Кульминация рассказа определена мощным световым потоком: «резкий жаркий свет под жестяным абажуром» [Булгаков, 1989, т. 1, с. 78] — сцена в операционной. Последняя показывает читателю борьбу за жизнь девушки при очень слабой надежде на победу, причём читатель на уровне подсознания чувствует неоднозначность исхода этой схватки. Кульминация рассказа пронизана борьбой цвета, когда при описании процесса операции лидирует то красный, то белый цвет притом, что полярность семантики красного и белого постоянно меняется в зависимости от контекста. Красный выступает в негативной коннотации тогда, когда изображает кровь страшно изорванных тканей; красный несёт позитивную семантику, если обозначает кровь, которая должна быть, но которой нет (как залог жизненных сил): «ведь у неё же нет крови!» [Булгаков, 1989, т. 1, с. 79]. Негативный белый — это смертельная бледность и простынь, которой укрывают девушку с головой, как умершую; белый с позитивной коннотацией — это белые халаты врачей-спасителей и знак чистоты чувств девушки к молодому доктору (белое полотенце). Решающую функцию пограничного между смертью и жизнью индикатора выполняет жёлтый цвет — это спасительное камфарное масло и жёлтый «живой свет лампы-молнии» [Булгаков, 1989, т. 1, с. 78]. При обращении к сцене операции видно, что по окончании последней белый цвет в коннотации смерти остаётся лидировать в окружении мощных эмоционально-символических индикаторов: синий и восковой (традиционно понимаемые как цвета смерти). Эта цветовая ситуация эмоционально обосновывает уверенность самого доктора в неминуемой смерти девушки: «когда умрёт, обязательно пришлите за мной, — приказал я фельдшеру» [Булгаков, 1989, т. 1, с. 81]. Однако на фоне негативных цветовых индикаторов присутствуют и позитивные: автор постоянно называет её «полутруп», «она лежала, как труп, но не умерла» [Булгаков, 1989, т. 1, с. 78, 80]. В конце сцены красный несколько раз упомянут в позитивном значении.

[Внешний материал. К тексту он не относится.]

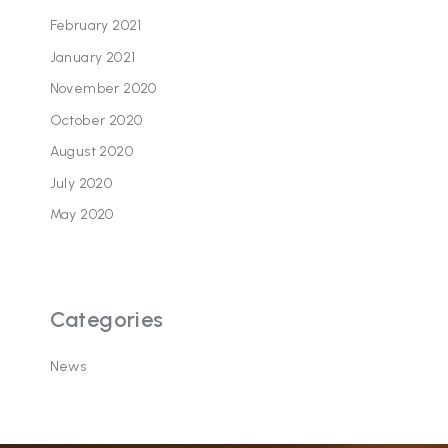
February 2021
January 2021
November 2020
October 2020
August 2020
July 2020
May 2020
Categories
News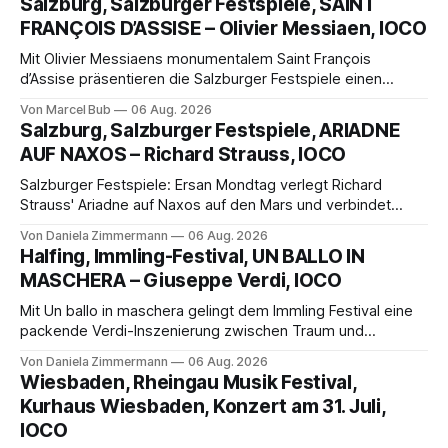
Salzburg, Salzburger Festspiele, SAINT
FRANÇOIS D’ASSISE – Olivier Messiaen, IOCO
Mit Olivier Messiaens monumentalem Saint François
d’Assise präsentieren die Salzburger Festspiele einen
außergewöhnlichen Opernabend. Romeo Castellucci gelingt
Von Marcel Bub
06 Aug. 2026
eine bildgewaltige Inszenierung, Maxime Pascal entfaltet
Salzburg, Salzburger Festspiele, ARIADNE
die komplexe Partitur eindrucksvoll, Philippe Sly berührt als
AUF NAXOS – Richard Strauss, IOCO
Franziskus.
Salzburger Festspiele: Ersan Mondtag verlegt Richard
Strauss' Ariadne auf Naxos auf den Mars und verbindet
Science-Fiction mit Opernklassik. Musikalisch überzeugt die
Von Daniela Zimmermann
06 Aug. 2026
Aufführung mit starken Solisten und den Wiener
Halfing, Immling-Festival, UN BALLO IN
Philharmonikern, szenisch bleibt der zweite Akt jedoch
MASCHERA – Giuseppe Verdi, IOCO
hinter den Erwartungen zurück.
Mit Un ballo in maschera gelingt dem Immling Festival eine
packende Verdi-Inszenierung zwischen Traum und
Wirklichkeit. Verena von Kerssenbrock verbindet
Von Daniela Zimmermann
06 Aug. 2026
psychologische Tiefe mit starken Bildern, getragen von
Wiesbaden, Rheingau Musik Festival,
einem spielfreudigen Ensemble und einer musikalisch
Kurhaus Wiesbaden, Konzert am 31. Juli,
überzeugenden Gesamtleistung.
IOCO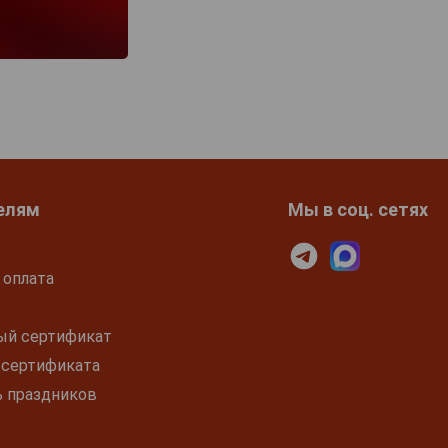
елям
Мы в соц. сетях
 оплата
ый сертификат
 сертификата
ь праздников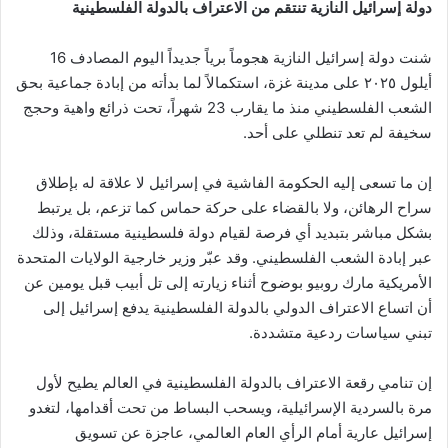
دولة إسرائيل النازية تنتقم من الاعتراف بالدولة الفلسطينية
إلكترونيا
شنت دولة إسرائيل النازية هجوماً برياً جديداً اليوم المصادف 16
أيلول ٢٠٢٥ على مدينة غزة، استكمالاً لما بدأته من إبادة جماعية بحق
الشعب الفلسطيني منذ ما يقارب 23 شهراً، تحت ذرائع واهية وحجج
سخيفة لم تعد تنطلي على أحد.
إن ما تسعى إليه الحكومة الفاشية في إسرائيل لا علاقة له بإطلاق
سراح الرهائن، ولا بالقضاء على حركة حماس كما تزعم، بل يرتبط
بشكل مباشر بتبديد أي فرصة لقيام دولة فلسطينية مستقلة، وذلك
عبر إبادة الشعب الفلسطيني. وقد عبّر وزير خارجية الولايات المتحدة
الأمريكية مارك روبيو بوضوح أثناء زيارته إلى تل أبيب قبل يومين عن
أن اتساع الاعتراف الدولي بالدولة الفلسطينية يدفع إسرائيل إلى
تبني سياسات ردعية متشددة.
إن تنامي رقعة الاعتراف بالدولة الفلسطينية في العالم يطيح لأول
مرة بالسردية الإسرائيلية، ويسحب البساط من تحت أقدامها، لتغدو
إسرائيل عارية أمام الرأي العام العالمي، عاجزة عن تسويق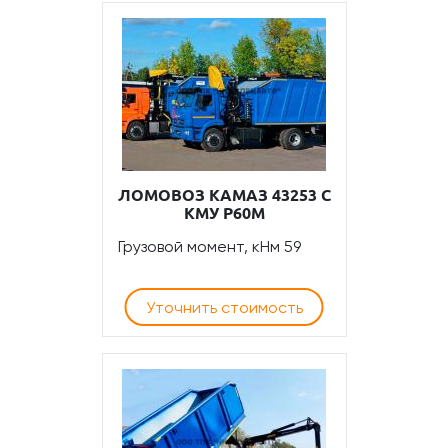
ЛОМОВОЗ КАМАЗ 43253 С
КМУ Р60М
Грузовой момент, кНм 59
Уточнить стоимость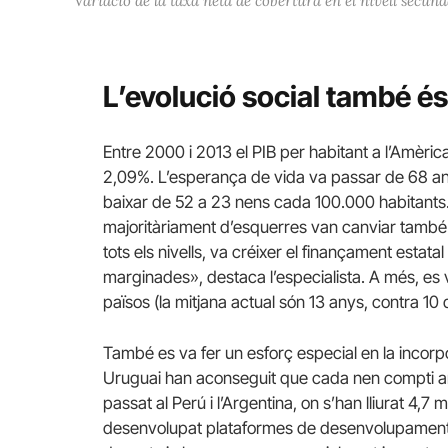
Variació de la taxa neta de cobertura en el nivell secunda
L’evolució social també é
Entre 2000 i 2013 el PIB per habitant a l’Amèrica
2,09%. L’esperança de vida va passar de 68 anys 
baixar de 52 a 23 nens cada 100.000 habitants. 
majoritàriament d’esquerres van canviar també 
tots els nivells, va créixer el finançament estata
marginades», destaca l’especialista. A més, es v
països (la mitjana actual són 13 anys, contra 10 
També es va fer un esforç especial en la incorpo
Uruguai han aconseguit que cada nen compti am
passat al Perú i l’Argentina, on s’han lliurat 4,7
desenvolupat plataformes de desenvolupament d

В эпилоге девушка предстаёт перед нами не просто живой, а находящейся в состоянии духовного подъёма: она влюблена, и в сцене вручения подарка доктору в цветовых образах выражается основная мысль рассказа: ключевой деталью здесь становятся уже не герои, а «длинное снежно-белое полотенце с безыскусственным красным вышитым петухом» [Булгаков, 1989, т. 1, с. 82]. Прежде всего, оно объединяет в себе белый и красный цвета в их позитивной коннотации: белый (спасение жизни) и красный (сама жизнь). Позитивная семантика белого и красного выделяется образом-индикатором искрящихся глаз, имеющим устойчивое значение исключительного позитивного эмоционального состояния. Этот элемент выводит читателя на восприятие второго семантического слоя: белый — чистота чувств девушки, красный — собственно чувства, страсть. Данный двухслойный символ, соединяющий цвета «Алла-прима» (тесное расположение двух и более цветовых пятен для оптического смешения), венчает образ девичьего румянца: «она поглядела на меня, и щёки её замело розовой краской» [Булгаков, 1989, т. 1, с. 82]. Не просто румянцем, а именно розовой краской: писатель хотел подчеркнуть момент механического смешения красного цвета (выносливость, непреодолимую тягу к жизни — от девушки) и белого (спасение — от доктора), которое в результате даёт высшую ценность для человека — любовь, выражаемую нежным розовым цветом. Подлинность чувства доказывает своеобразный антитетический параллелизм: прежде доктор говорит девушке о том, что «в Москве... устроят протез, искусственную ногу», и тут же появляется её подарок: «безыскусственный вышитый петух» [Булгаков, 1989, т. 1, с. 82]. Эта форма авторская, в буквальном смысле неясной семантики, но в образном — призванная составить антитезу образу искусственной ноги. В форме авторского слова, приставкой — без ослабляющей роль трагедии, очевидна идея силы жизни и силы любви как победы чистого, естественного над преждевременной смертью.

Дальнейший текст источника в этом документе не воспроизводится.